Required action: Exact transcription begins at the first line of the material below and ends with the line holding "snížení tření výrazně"; pictures are skipped.
Supplied material Block Start
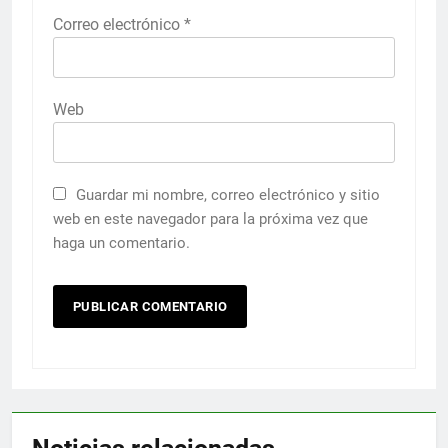
Correo electrónico
*
Web
Guardar mi nombre, correo electrónico y sitio
web en este navegador para la próxima vez que
haga un comentario.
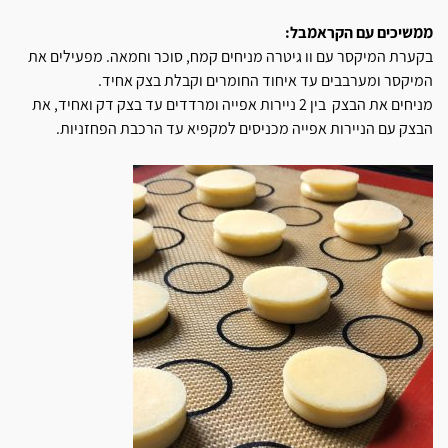
ממשיכים עם הקראמבל:
בקערת המיקסר עם וו גיטרה מניחים קמח, סוכר וחמאה. מפעילים את
המיקסר ומערבבים עד איחוד החומרים וקבלת בצק אחיד.
מניחים את הבצק בין 2 ניירות אפייה ומרדדים עד בצק דק ואחיד, את
הבצק עם הניירות אפייה מכניסים למקפיא עד הרכבת הפחזניות.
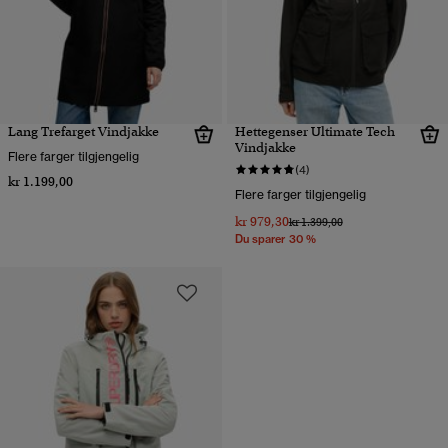
Lang Trefarget Vindjakke
Hettegenser Ultimate Tech
Vindjakke
Flere farger tilgjengelig
(4)
kr 1.199,00
Flere farger tilgjengelig
kr 979,30
Pris nedsatt fra
til
kr 1.399,00
Du sparer 30 %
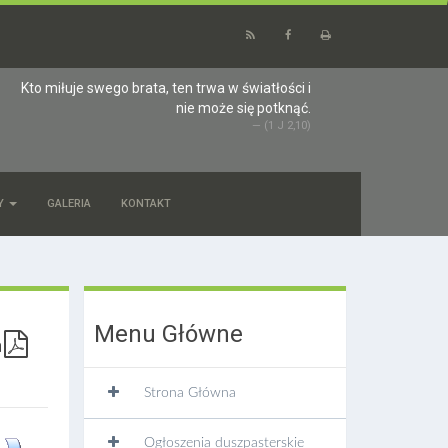
Kto miłuje swego brata, ten trwa w światłości i
nie może się potknąć.
(1 J 2,10)
Y
GALERIA
KONTAKT
Menu Główne
Strona Główna
Ogłoszenia duszpasterskie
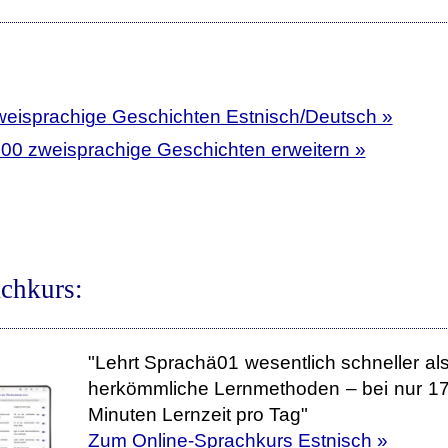
weisprachige Geschichten Estnisch/Deutsch »
400 zweisprachige Geschichten erweitern »
chkurs:
"Lehrt Sprachä01 wesentlich schneller al
herkömmliche Lernmethoden – bei nur 1
Minuten Lernzeit pro Tag"
Zum Online-Sprachkurs Estnisch »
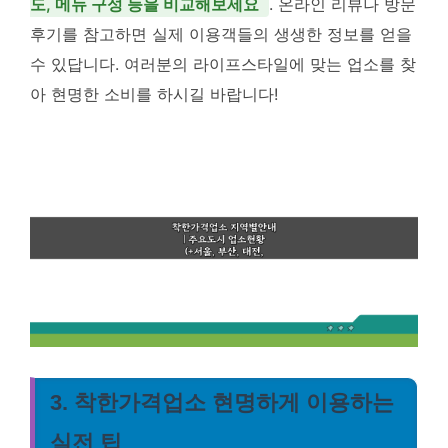
도, 메뉴 구성 등을 비교해보세요
. 온라인 리뷰나 방문
후기를 참고하면 실제 이용객들의 생생한 정보를 얻을
수 있답니다. 여러분의 라이프스타일에 맞는 업소를 찾
아 현명한 소비를 하시길 바랍니다!
3. 착한가격업소 현명하게 이용하는
실전 팁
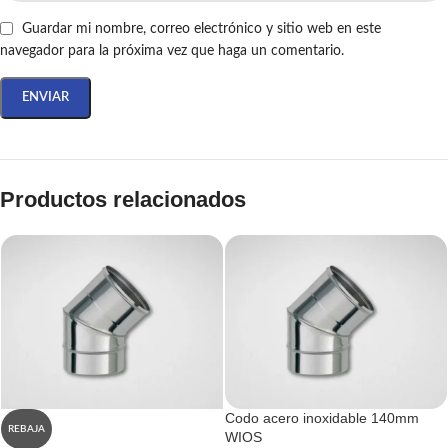
Guardar mi nombre, correo electrónico y sitio web en este
navegador para la próxima vez que haga un comentario.
Productos relacionados
Codo acero inoxidable 140mm
REBAJA
WIOS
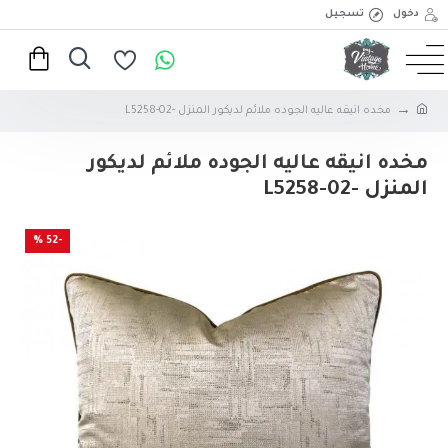
دخول
تسجيل
مخده انيقه عاليه الجوده ملائم لديكور المنزل -02-L5258
مخده انيقه عاليه الجوده ملائم لديكور
المنزل -02-L5258
-52 %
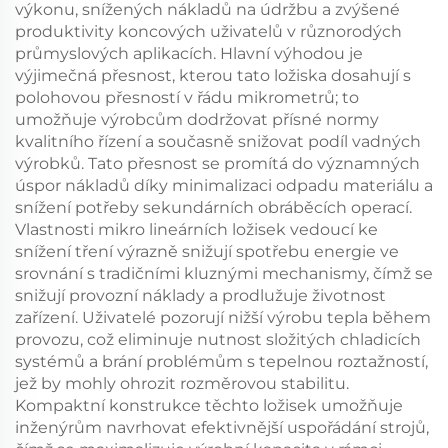
výkonu, snížených nákladů na údržbu a zvýšené
produktivity koncových uživatelů v různorodých
průmyslových aplikacích. Hlavní výhodou je
výjimečná přesnost, kterou tato ložiska dosahují s
polohovou přesností v řádu mikrometrů; to
umožňuje výrobcům dodržovat přísné normy
kvalitního řízení a současně snižovat podíl vadných
výrobků. Tato přesnost se promítá do významných
úspor nákladů díky minimalizaci odpadu materiálu a
snížení potřeby sekundárních obráběcích operací.
Vlastnosti mikro lineárních ložisek vedoucí ke
snížení tření výrazně snižují spotřebu energie ve
srovnání s tradičními kluznými mechanismy, čímž se
snižují provozní náklady a prodlužuje životnost
zařízení. Uživatelé pozorují nižší výrobu tepla během
provozu, což eliminuje nutnost složitých chladicích
systémů a brání problémům s tepelnou roztažností,
jež by mohly ohrozit rozměrovou stabilitu.
Kompaktní konstrukce těchto ložisek umožňuje
inženýrům navrhovat efektivnější uspořádání strojů,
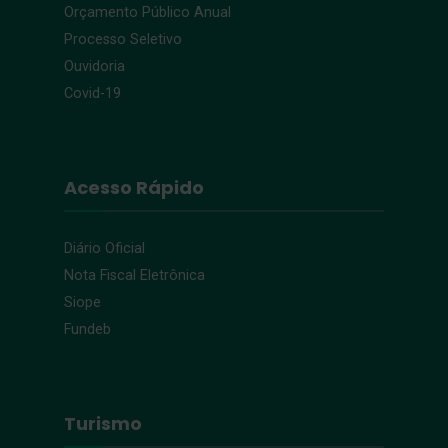
Orçamento Público Anual
Processo Seletivo
Ouvidoria
Covid-19
Acesso Rápido
Diário Oficial
Nota Fiscal Eletrônica
Siope
Fundeb
Turismo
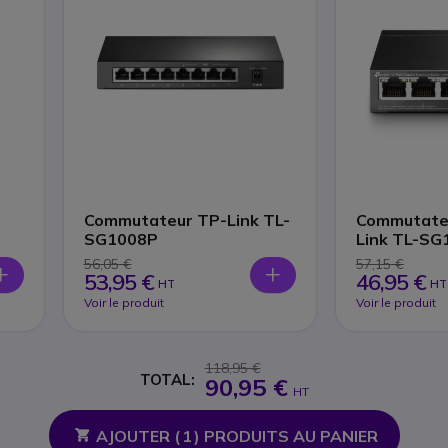
Commutateur TP-Link TL-
Commutateu
SG1008P
Link TL-SG
56,05 €
57,15 €
53,95 €
46,95 €
HT
HT
Voir le produit
Voir le produit
118,95 €
TOTAL:
90,95 €
HT
AJOUTER (
1
) PRODUITS AU PANIER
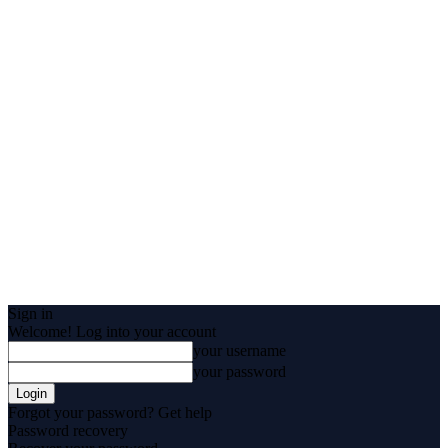
Sign in
Welcome! Log into your account
your username
your password
Forgot your password? Get help
Password recovery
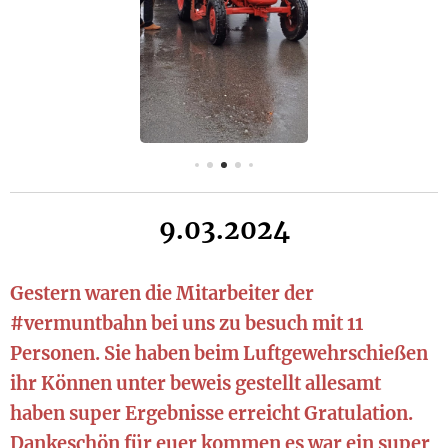
9.03.2024
Gestern waren die Mitarbeiter der
#vermuntbahn bei uns zu besuch mit 11
Personen. Sie haben beim Luftgewehrschießen
ihr Können unter beweis gestellt allesamt
haben super Ergebnisse erreicht Gratulation.
Dankeschön für euer kommen es war ein super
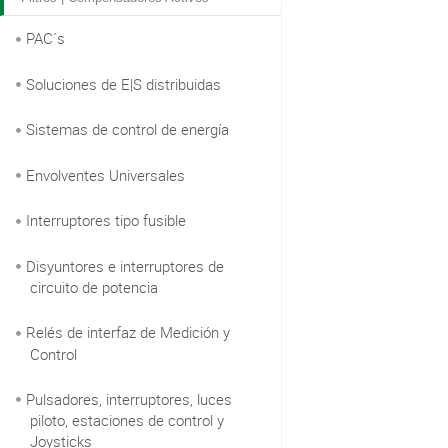
PAC´s
Soluciones de E|S distribuidas
Sistemas de control de energía
Envolventes Universales
Interruptores tipo fusible
Disyuntores e interruptores de
circuito de potencia
Relés de interfaz de Medición y
Control
Pulsadores, interruptores, luces
piloto, estaciones de control y
Joysticks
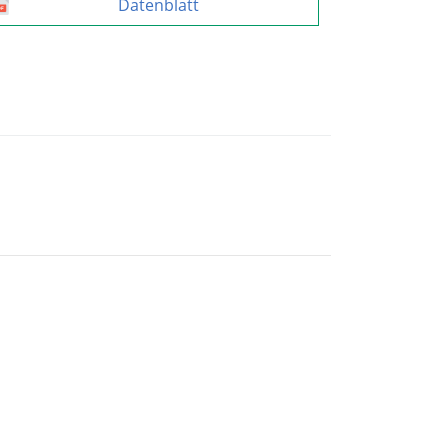
Datenblatt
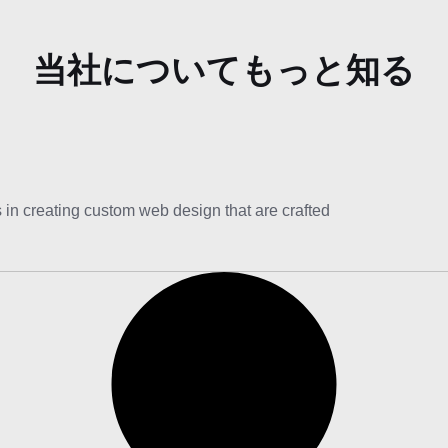
当社についてもっと知る
 in creating custom web design that are crafted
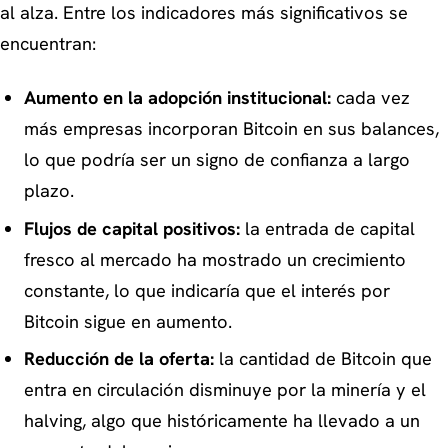
al alza. Entre los indicadores más significativos se
encuentran:
Aumento en la adopción institucional:
cada vez
más empresas incorporan Bitcoin en sus balances,
lo que podría ser un signo de confianza a largo
plazo.
Flujos de capital positivos:
la entrada de capital
fresco al mercado ha mostrado un crecimiento
constante, lo que indicaría que el interés por
Bitcoin sigue en aumento.
Reducción de la oferta:
la cantidad de Bitcoin que
entra en circulación disminuye por la minería y el
halving, algo que históricamente ha llevado a un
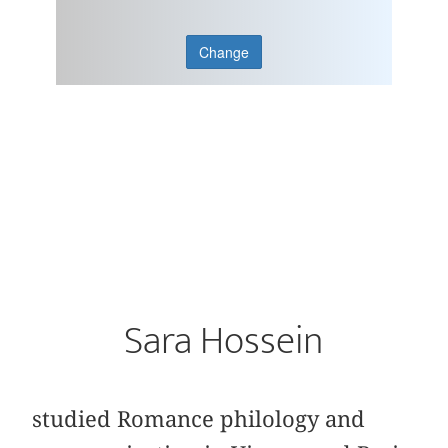
Change
Sara Hossein
studied Romance philology and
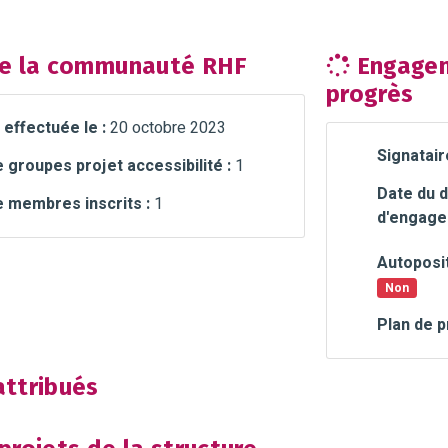
e la communauté RHF
Engagem
progrès
 effectuée le :
20 octobre 2023
Signatair
groupes projet accessibilité :
1
Date du d
 membres inscrits :
1
d'engage
Autoposit
Non
Plan de p
ttribués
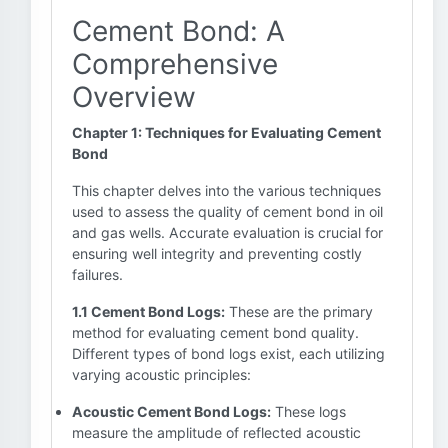
Cement Bond: A
Comprehensive
Overview
Chapter 1: Techniques for Evaluating Cement
Bond
This chapter delves into the various techniques
used to assess the quality of cement bond in oil
and gas wells. Accurate evaluation is crucial for
ensuring well integrity and preventing costly
failures.
1.1 Cement Bond Logs:
These are the primary
method for evaluating cement bond quality.
Different types of bond logs exist, each utilizing
varying acoustic principles:
Acoustic Cement Bond Logs:
These logs
measure the amplitude of reflected acoustic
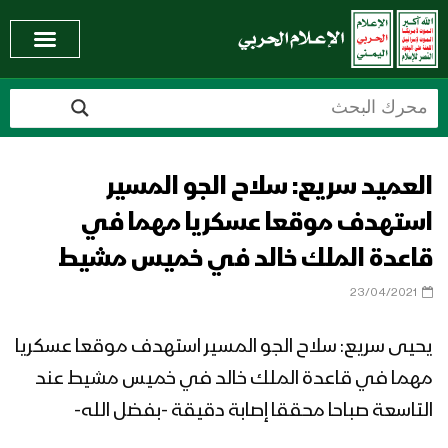
العميد سريع: سلاح الجو المسير
استهدف موقعا عسكريا مهما في
قاعدة الملك خالد في خميس مشيط
23/04/2021
يحيى سريع: سلاح الجو المسير استهدف موقعا عسكريا
مهما في قاعدة الملك خالد في خميس مشيط عند
التاسعة صباحا محققا إصابة دقيقة -بفضل الله-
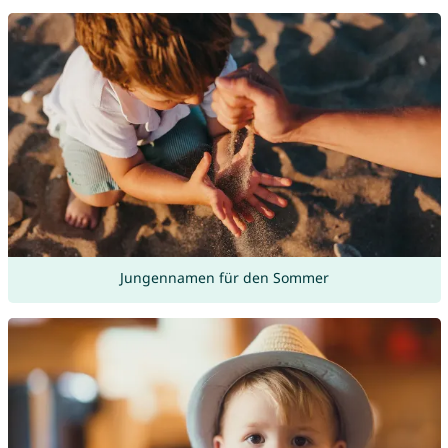
Jungennamen für den Sommer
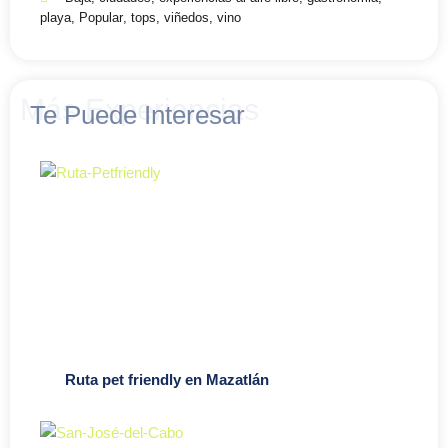
playa
,
Popular
,
tops
,
viñedos
,
vino
Más Experiencias
Te Puede Interesar
Ruta pet friendly en Mazatlán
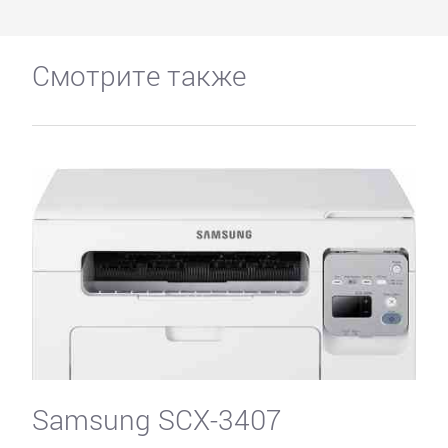
Смотрите также
Samsung SCX-3407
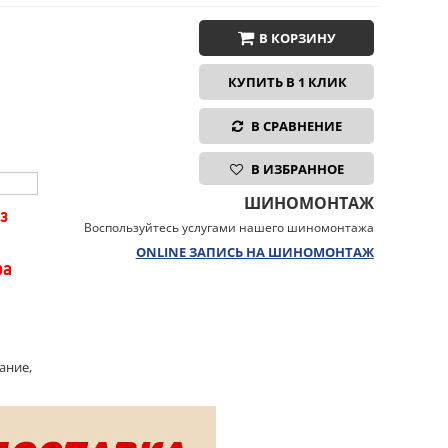
В КОРЗИНУ
КУПИТЬ В 1 КЛИК
В СРАВНЕНИЕ
В ИЗБРАННОЕ
ШИНОМОНТАЖ
з
Воспользуйтесь услугами нашего шиномонтажа
ONLINE ЗАПИСЬ НА ШИНОМОНТАЖ
ра
ание,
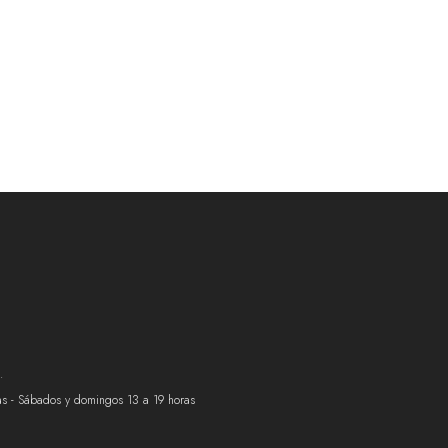
.
ras - Sábados y domingos 13 a 19 horas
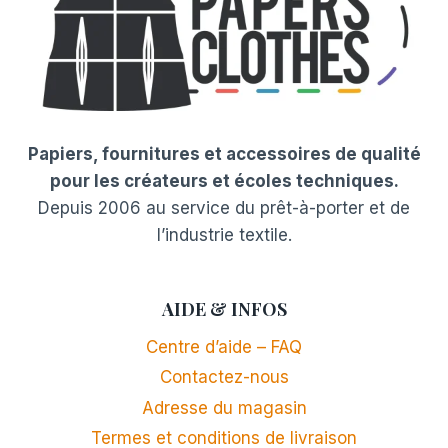
Papiers, fournitures et accessoires de qualité
pour les créateurs et écoles techniques.
Depuis 2006 au service du prêt-à-porter et de
l’industrie textile.
AIDE & INFOS
Centre d’aide – FAQ
Contactez-nous
Adresse du magasin
Termes et conditions de livraison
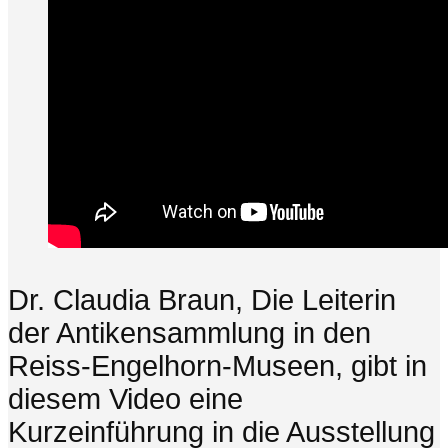
Dr. Claudia Braun, Die Leiterin
der Antikensammlung in den
Reiss-Engelhorn-Museen, gibt in
diesem Video eine
Kurzeinführung in die Ausstellung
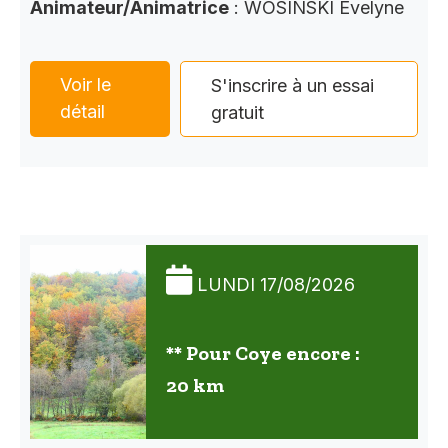
Animateur/Animatrice
: WOSINSKI Evelyne
Voir le
S'inscrire à un essai
détail
gratuit
LUNDI 17/08/2026
** Pour Coye encore :
20 km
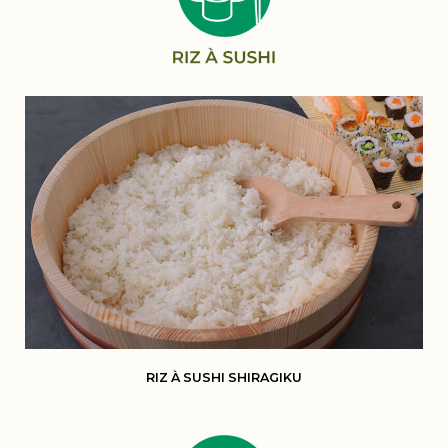
RIZ À SUSHI SHIRAGIKU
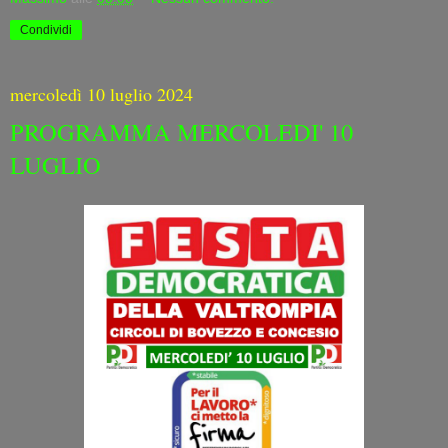
Condividi
mercoledì 10 luglio 2024
PROGRAMMA MERCOLEDI' 10
LUGLIO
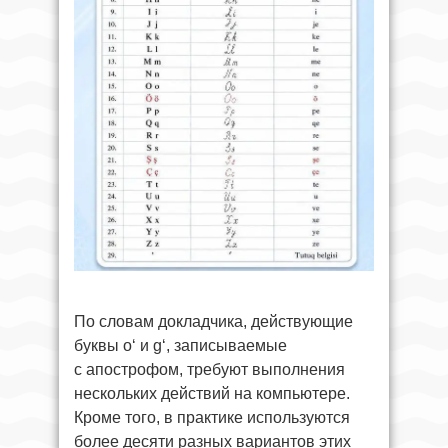
По словам докладчика, действующие
буквы o‘ и g‘, записываемые
с апострофом, требуют выполнения
нескольких действий на компьютере.
Кроме того, в практике используются
более десяти разных вариантов этих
Supplied material Block End
Exercise response:
Correo electrónico
*
Web
Guardar mi nombre, correo electrónico y sitio
web en este navegador para la próxima vez que
haga un comentario.
ממשיכים עם הקראמבל:
בקערת המיקסר עם וו גיטרה מניחים קמח, סוכר וחמאה. מפעילים את
המיקסר ומערבבים עד איחוד החומרים וקבלת בצק אחיד.
מניחים את הבצק בין 2 ניירות אפייה ומרדדים עד בצק דק ואחיד, את
הבצק עם הניירות אפייה מכניסים למקפיא עד הרכבת הפחזניות.
Lang Trefarget Vindjakke
Hettegenser Ultimate Tech
Vindjakke
Flere farger tilgjengelig
(4)
kr 1.199,00
Flere farger tilgjengelig
kr 979,30
Pris nedsatt fra
til
kr 1.399,00
Du sparer 30 %
Kto miłuje swego brata, ten trwa w światłości i
nie może się potknąć.
(1 J 2,10)
Y
GALERIA
KONTAKT
Menu Główne
Strona Główna
Ogłoszenia duszpasterskie
weisprachige Geschichten Estnisch/Deutsch »
400 zweisprachige Geschichten erweitern »
chkurs:
"Lehrt Sprachä01 wesentlich schneller al
herkömmliche Lernmethoden – bei nur 1
Minuten Lernzeit pro Tag"
Zum Online-Sprachkurs Estnisch »
도, 메뉴 구성 등을 비교해보세요
. 온라인 리뷰나 방문
후기를 참고하면 실제 이용객들의 생생한 정보를 얻을
수 있답니다. 여러분의 라이프스타일에 맞는 업소를 찾
아 현명한 소비를 하시길 바랍니다!
3. 착한가격업소 현명하게 이용하는
실전 팁
Guardar mi nombre, correo electrónico y sitio web en este
navegador para la próxima vez que haga un comentario.
Productos relacionados
Codo acero inoxidable 140mm
REBAJA
WIOS
دخول
تسجيل
مخده انيقه عاليه الجوده ملائم لديكور المنزل -02-L5258
مخده انيقه عاليه الجوده ملائم لديكور
المنزل -02-L5258
-52 %
výkonu, snížených nákladů na údržbu a zvýšené
produktivity koncových uživatelů v různorodých
průmyslových aplikacích. Hlavní výhodou je
výjimečná přesnost, kterou tato ložiska dosahují s
polohovou přesností v řádu mikrometrů; to
umožňuje výrobcům dodržovat přísné normy
kvalitního řízení a současně snižovat podíl vadných
výrobků. Tato přesnost se promítá do významných
úspor nákladů díky minimalizaci odpadu materiálu a
snížení potřeby sekundárních obráběcích operací.
Vlastnosti mikro lineárních ložisek vedoucí ke
snížení tření výrazně snižují spotřebu energie ve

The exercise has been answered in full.